Problem with ELU BACKWARD in CUDNN

arrufat · January 15, 2021, 4:19pm

Hi, I was adding some activation layers from CUDNN not currently present in dlib, in particular:

CUDNN_ACTIVATION_CLIPPED_RELU
CUDNN_ACTIVATION_ELU

See PR details here.

While everything works fine in the CI tests for the CPU versions, on my local machine I have CUDA 11.2.0 and CUDNN 8.0.5.39, and the backward pass for the ELU activation doesn’t work (the gradient is not computed correctly and any training that uses that layer makes the loss go to -NaN).

I have implemented myself a CUDA backward pass in dlib and that works. However, I would like to know why the CUDNN implementation does not work.

AakankshaS · January 22, 2021, 4:19am

Hello @arrufat,
Can you please share the code with us?
Thanks!

arrufat · January 22, 2021, 7:29am

hi @AakankshaS, The backward pass code that I used for the elu can be found here:

The link should highlight the relevant lines.

As you can see, I added an implementation for the clipped_relu and that worked perfectly, but the elu version doesn’t. The implementation on the dlib side is exactly the same, I just changed the activation descriptor.
You’ll see that is commented out, because the backward pass does not compute the gradients properly, so I rolled my own.

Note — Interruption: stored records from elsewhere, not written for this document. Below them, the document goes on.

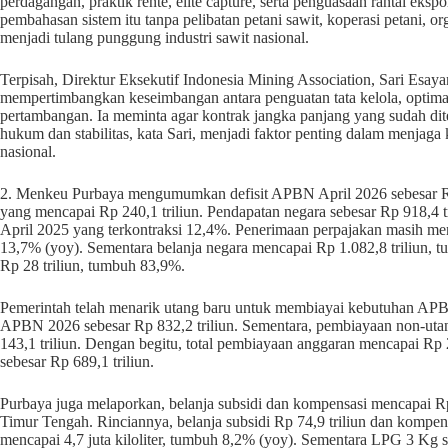
perdagangan, praktik rente, elite capture, serta penguasaan rantai eks
pembahasan sistem itu tanpa pelibatan petani sawit, koperasi petani, o
menjadi tulang punggung industri sawit nasional.
Terpisah, Direktur Eksekutif Indonesia Mining Association, Sari Esaya
mempertimbangkan keseimbangan antara penguatan tata kelola, optimal
pertambangan. Ia meminta agar kontrak jangka panjang yang sudah di
hukum dan stabilitas, kata Sari, menjadi faktor penting dalam menjaga
nasional.
2. Menkeu Purbaya mengumumkan defisit APBN April 2026 sebesar Rp 1
yang mencapai Rp 240,1 triliun. Pendapatan negara sebesar Rp 918,4 tr
April 2025 yang terkontraksi 12,4%. Penerimaan perpajakan masih menj
13,7% (yoy). Sementara belanja negara mencapai Rp 1.082,8 triliun, 
Rp 28 triliun, tumbuh 83,9%.
Pemerintah telah menarik utang baru untuk membiayai kebutuhan APBN s
APBN 2026 sebesar Rp 832,2 triliun. Sementara, pembiayaan non-utang 
143,1 triliun. Dengan begitu, total pembiayaan anggaran mencapai Rp 2
sebesar Rp 689,1 triliun.
Purbaya juga melaporkan, belanja subsidi dan kompensasi mencapai Rp 
Timur Tengah. Rinciannya, belanja subsidi Rp 74,9 triliun dan kompens
mencapai 4,7 juta kiloliter, tumbuh 8,2% (yoy). Sementara LPG 3 Kg s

arrufat · January 22, 2021, 8:49am

In order to ease the testing process, I’ve created a branch that contains this change and a test executable. You can run it yourself typing:

git clone git clone https://github.com/arrufat/dlib
cd dlib/dlib/test
git checkout elu-gradient-problem
cmake -B build -GNinja
ninja -C build
build/dtest --test_dnn

I’ve included tests for

relu
clipped_relu
elu

ReLU works in both forward and backward calls, but the other two only work in forward mode (tested against my CPU implementation, which I think is correct…)

I am probably using the API wrong, but the only difference with these activation layers and ReLU is that they take an extra coef parameter.

Thanks in advance.